→ **Exercise**: Leave the pictures out and repeat the rest of the data below exactly.

** The data follows **

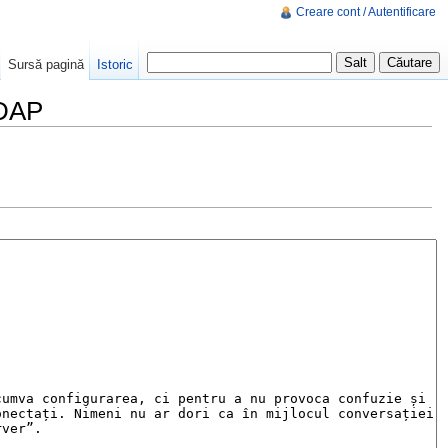
Creare cont / Autentificare
Sursă pagină
Istoric
LDAP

** End of The data **

→ **Task output**:
Creare cont / Autentificare
Sursă pagină
Istoric
LDAP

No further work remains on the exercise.